Re: [PATCH 1/2 v3] mm: vmscan: do not pass reclaimed slab to vmpressure

From: Michal Hocko
Date: Thu Feb 02 2017 - 11:01:54 EST


On Thu 02-02-17 21:00:10, vinayak menon wrote:
> On Thu, Feb 2, 2017 at 5:22 PM, Michal Hocko <mhocko@xxxxxxxxxx> wrote:
> > On Thu 02-02-17 16:55:49, vinayak menon wrote:
> >> On Thu, Feb 2, 2017 at 4:18 PM, Michal Hocko <mhocko@xxxxxxxxxx> wrote:
> >> > On Thu 02-02-17 11:44:22, Michal Hocko wrote:
> >> >> On Tue 31-01-17 14:32:08, Vinayak Menon wrote:
> >> >> > During global reclaim, the nr_reclaimed passed to vmpressure
> >> >> > includes the pages reclaimed from slab. But the corresponding
> >> >> > scanned slab pages is not passed. This can cause total reclaimed
> >> >> > pages to be greater than scanned, causing an unsigned underflow
> >> >> > in vmpressure resulting in a critical event being sent to root
> >> >> > cgroup. So do not consider reclaimed slab pages for vmpressure
> >> >> > calculation. The reclaimed pages from slab can be excluded because
> >> >> > the freeing of a page by slab shrinking depends on each slab's
> >> >> > object population, making the cost model (i.e. scan:free) different
> >> >> > from that of LRU.
> >> >>
> >> >> This might be true but what happens if the slab reclaim contributes
> >> >> significantly to the overal reclaim? This would be quite rare but not
> >> >> impossible.
> >> >>
> >> >> I am wondering why we cannot simply make cap nr_reclaimed to nr_scanned
> >> >> and be done with this all? Sure it will be imprecise but the same will
> >> >> be true with this approach.
> >>
> >> Thinking of a case where 100 LRU pages were scanned and only 10 were
> >> reclaimed. Now, say slab reclaimed 100 pages and we have no idea
> >> how many were scanned. The actual vmpressure of 90 will now be 0
> >> because of the addition on 100 slab pages. So underflow was not the
> >> only issue, but incorrect vmpressure.
> >
> > Is this actually a problem. The end result - enough pages being
> > reclaimed should matter, no?
> >
>
> But vmpressure is incorrect now, no ?

What does it mean incorrect? vmpressure is just an approximation that
tells us how much we struggle to reclaim memory. If we are making a
progress then we shouldn't reach higher levels.
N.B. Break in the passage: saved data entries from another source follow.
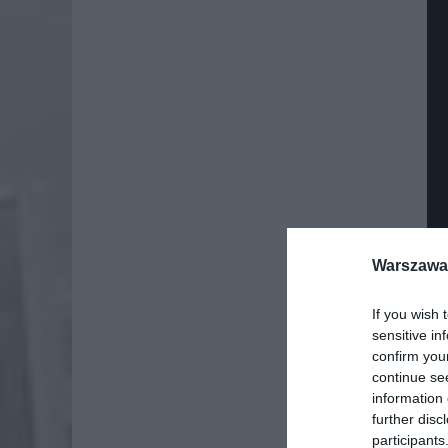
Warszawa 
If you wish 
sensitive in
Dod
confirm you
continue se
information 
further disc
participants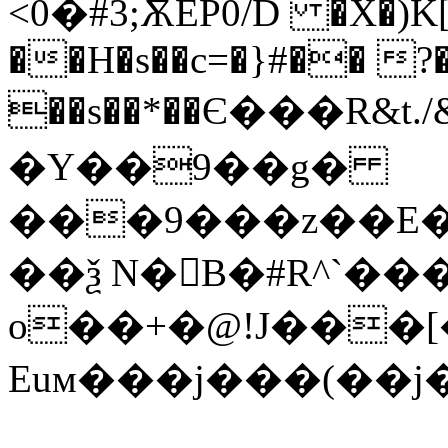
<0�#3;ѪEP0/D �X�)K[
��H�s��c=�}#�� ?�
��s��*��Є���R&t.
�Y��9��g�
���9���z��E�
��ѯ N�񥁶B�#R^ˋ�
o��+�@!J���[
> Because the scanned slab pages
> is not included in nr_scanned (the cost). The 100 scanned and 10
> reclaimed from LRU were a reasonable estimate as you said, and to that
> we are adding a reclaimed value alone without scanned and thus making
> it incorrect ? Because the cost of slab reclaim is not accounted.

there are other costs which are not included. E.g. stalling because of
dirty pages etc...

> But
> I agree that the vmpressure value would have been more correct if it
> could include both scanned and reclaimed from slab. And may be more
> correct if we can include the scanned and reclaimed from all shrinkers
> which I think is not the case right now (lowmemorykiller, zsmalloc
> etc). But as Minchan was pointing out, since the cost model for slab
> is different, would it be fine to just add reclaimed from slab to
> vmpressure ?

Get back to your example. Do you really prefer seeing an alarm just
because we had hard time reclaiming LRU pages which might be pinned due
to reclaimable slab pages (e.g. fs metadata) when the slab reclaim can
free enough of them?

vmpressure never had a good semantic, it is just an approximation that
happened to work for some workloads which it was proposed for.

[...]
> >> Our
> >> internal tests on Android actually shows the problem. When vmpressure
> >> with slab reclaimed added is used to kill tasks, it does not kick in
> >> at the right time.
> >
> > With the skewed reclaimed? How that happens? Could you elaborate more?
>
> Yes. Because of the skewed reclaim. The observation is that the vmpressure
> critical events are received late. Because of adding slab reclaimed without
> corresponding scanned, the vmpressure values are diluted resulting in lesser
> number of critical events at the beginning, resulting in tasks not
> being chosen to be killed.

Why would you like to chose and kill a task when the slab reclaim can
still make sufficient progres? Are you sure that the slab contribution
to the stats makes all the above happening?

> This increases the memory pressure and
> finally result in late critical events, but by that time the task
> launch latencies are impacted.

I have seen vmpressure hitting critical events really quickly but that
is mostly because the vmpressure uses only very simplistic
approximation. Usually the reclaim goes well, until you hit to dirty
or pinned pages. Then it can get really bad, so you can get from high
effectiveness to 0 pretty quickly.
--
Michal Hocko
SUSE Labs